5. I AM NOT YOUR NEGRO. Back in February, I wrote, "When [James] Baldwin speaks of the 'death of the heart,' of our privileged apathy, of an infantile America, an unthinking and cruel place, he could be speaking of the Trump era. He feared for the future of a country increasingly unable to distinguish between illusion, dream, and reality. 'Neither of us, truly, can live without the other,' he wrote. 'For, I have seen the devil...[I]t is that moment when no other human being is real for you, nor are you real for yourself.' Let this movie inspire today's young dissenters, and let James Baldwin be our model of oppositional, critical thinking as we raise our angry voices against Donald Trump and everything he stands for." That still feels right.

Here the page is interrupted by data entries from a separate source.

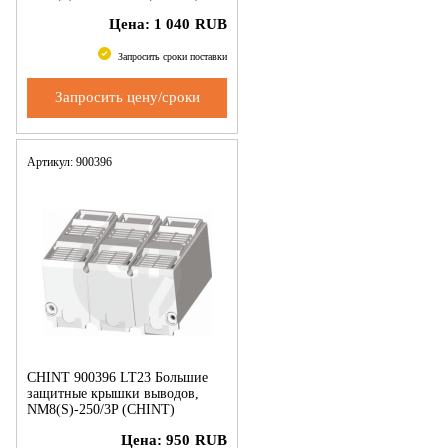
Цена:
1 040
RUB
Запросить сроки поставки
Запросить цену/сроки
Артикул: 900396
CHINT 900396 LT23 Большие
защитные крышки выводов,
NM8(S)-250/3P (CHINT)
Цена:
950
RUB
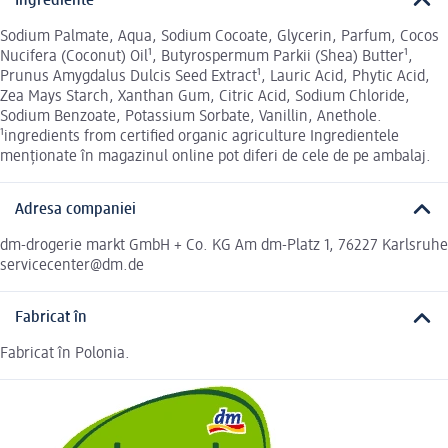
Ingrediente
Sodium Palmate, Aqua, Sodium Cocoate, Glycerin, Parfum, Cocos
Nucifera (Coconut) Oil¹, Butyrospermum Parkii (Shea) Butter¹,
Prunus Amygdalus Dulcis Seed Extract¹, Lauric Acid, Phytic Acid,
Zea Mays Starch, Xanthan Gum, Citric Acid, Sodium Chloride,
Sodium Benzoate, Potassium Sorbate, Vanillin, Anethole.
¹ingredients from certified organic agriculture Ingredientele
menționate în magazinul online pot diferi de cele de pe ambalaj.
Adresa companiei
dm-drogerie markt GmbH + Co. KG Am dm-Platz 1, 76227 Karlsruhe
servicecenter@dm.de
Fabricat în
Fabricat în Polonia.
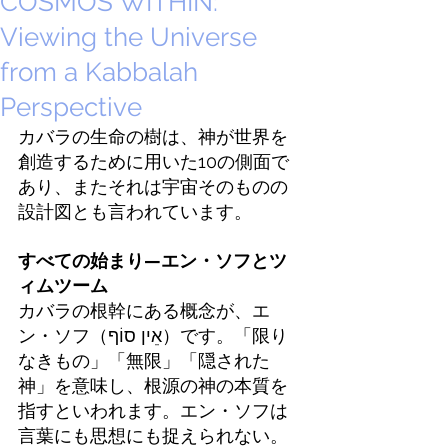
COSMOS WITHIN:
Viewing the Universe
from a Kabbalah
Perspective
カバラの生命の樹は、神が世界を
創造するために用いた10の側面で
あり、またそれは宇宙そのものの
設計図とも言われています。
すべての始まり—エン・ソフとツ
ィムツーム
カバラの根幹にある概念が、エ
ン・ソフ（אֵין סוֹף）です。「限り
なきもの」「無限」「隠された
神」を意味し、根源の神の本質を
指すといわれます。エン・ソフは
言葉にも思想にも捉えられない。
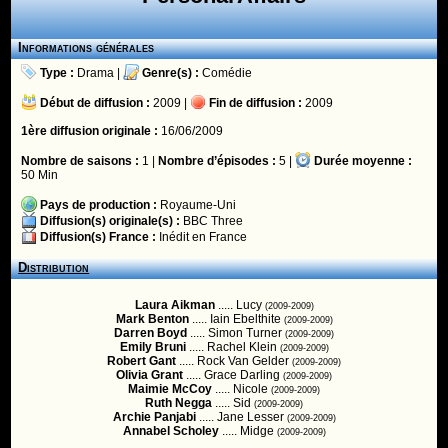
Informations générales
Type :
Drama
|
Genre(s) :
Comédie
Début de diffusion :
2009 |
Fin de diffusion :
2009
1ère diffusion originale :
16/06/2009
Nombre de saisons :
1 |
Nombre d’épisodes :
5 |
Durée moyenne :
50 Min
Pays de production :
Royaume-Uni
Diffusion(s) originale(s) :
BBC Three
Diffusion(s) France :
Inédit en France
Distribution
Laura Aikman
..... Lucy
(2009-2009)
Mark Benton
..... Iain Ebelthite
(2009-2009)
Darren Boyd
..... Simon Turner
(2009-2009)
Emily Bruni
..... Rachel Klein
(2009-2009)
Robert Gant
..... Rock Van Gelder
(2009-2009)
Olivia Grant
..... Grace Darling
(2009-2009)
Maimie McCoy
..... Nicole
(2009-2009)
Ruth Negga
..... Sid
(2009-2009)
Archie Panjabi
..... Jane Lesser
(2009-2009)
Annabel Scholey
..... Midge
(2009-2009)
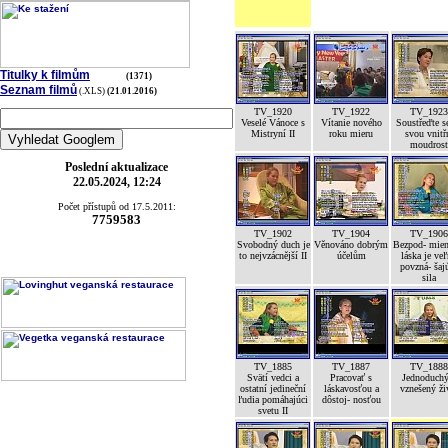
Titulky k filmům
(1371)
Seznam filmů
(.XLS)
(21.01.2016)
TV_1920
TV_1922
TV_1923
Veselé Vánoce s
Vítanie nového
Soustřeďte s
Mistryní II
roku mieru
svou vnitř
moudrost
Poslední aktualizace
22.05.2024, 12:24
Počet přístupů od 17.5.2011:
7759583
TV_1902
TV_1904
TV_1906
Svobodný duch je
Věnováno dobrým
Bezpod- mien
to nejvzácnější II
účelům
láska je ve
povzná- šaj
sila
TV_1885
TV_1887
TV_1888
Svätí vedci a
Pracovať s
Jednoduchý
ostatní jedineční
láskavosťou a
vznešený ži
ľudia pomáhajúci
dôstoj- nosťou
svetu II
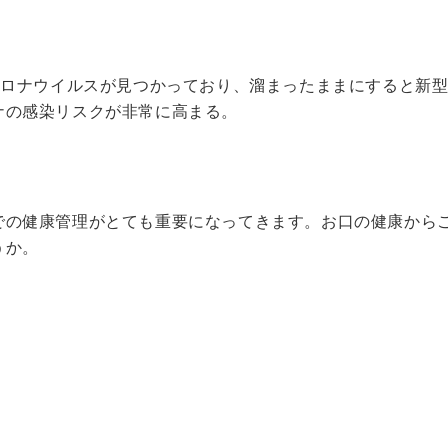
コロナウイルスが見つかっており、溜まったままにすると新
ナの感染リスクが非常に高まる。
での健康管理がとても重要になってきます。お口の健康から
うか。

6. TWIN PEAKS: THE RETURN: Think of it as a TV movie or, per Violet Lucca, as being of a piece with the rest of his paintings, sculptures and "cross-media output." David Lynch's 18-hour work was laugh-out-loud funny and it was also, for great stretches, a beautiful experimental film. The "moving image work" that played most with the medium in 2017 was on TV! Lynch both subverted and gratified my generation's nostalgia, and played with the passage of 25 years in ways both poignant and unsettling. The opening credits showed the Snoqualmie Falls from a new angle, and the show went from there, making the familiar truly strange once again. There were so many moments I cherish, from Michael Cera's Wally Brando to Harry Dean Stanton crooning "Red River Valley." On a personal note: back in '90 or '91, I conducted a telephone interview with Duwayne Dunham, The Return's editor, for class. The assignment was to interview someone doing something we'd like to do in life. I couldn't get Lynch, my first choice, but Dunham'd directed a few episodes of the then-contemporary Twin Peaks and graciously agreed to talk to me. Kudos to my old friend on putting together The Return, a major accomplishment!
7. MUDBOUND: The life force runs through it. One of the finest ensemble casts of the year. This movie is so tactile it practically manifests the epigraph of the Hillary Jordan novel it adapts, from James Agee's Let Us Now Praise Famous Men, in which Agee despairs of the capacity of writing to render the immediacy of the sensory experience he wishes to convey. Instead, he says, he would give us photographs, then "fragments of cloth, bits of cotton, lumps of earth, records of speech, pieces of wood and iron, phials of odors, plates of food and of excrement...A piece of the body torn out by the roots might be more to the point.
8. PHANTOM THREAD: Speaking of playing with the medium: Paul Thomas Anderson's perverse, enchanted film did that at nearly every beat, all the while working within tradition—in his words, the Gothic romance with suspense, à la Rebecca. The movies features perhaps Daniel Day-Lewis's last word on screen acting, as a fastidious, elite dressmaker to royals and stars in '50s London. The world of couture is perhaps Anderson's most feminine milieu ever, although my father takes W Magazine, so who's to say? Phantom Thread is about the comic, sinister undercurrents of power dynamics in relationships, and the dark British sarcasm is, in its way, as witheringly funny as the violence of There Will Be Blood. Here the dressmaker's boxing partners are his lover (Vicky Krieps), an outsider because of her youth, nationality and class, and his icy sister and business partner (Lesley Manville), both stellar. It's their common ruthlessness that somehow unites these people. As usual, Anderson includes very strange shifts of tone and psychology, fascinatingly odd elisions. I can't decide if the metaphors at play here are profoundly deep, or if they stop at surfaces. Either way, what surfaces! At its best, this picture achieves the wistful, sumptuous grandeur of a Visconti, and his finale role allows Day-Lewis to range from stern patriarch to happy little baby.
9. THE SQUARE: A riotous study of absurdity, it seemed to resound with the themes of the year in ways large and small.
10. THE TRIP TO SPAIN. Another delightful entry in a series that's become one of the real pleasures of my filmgoing life. Come for the dueling impressions; stay for the poignancy of our middle-aged men of La Mancha, tilting away against the beat of the clock.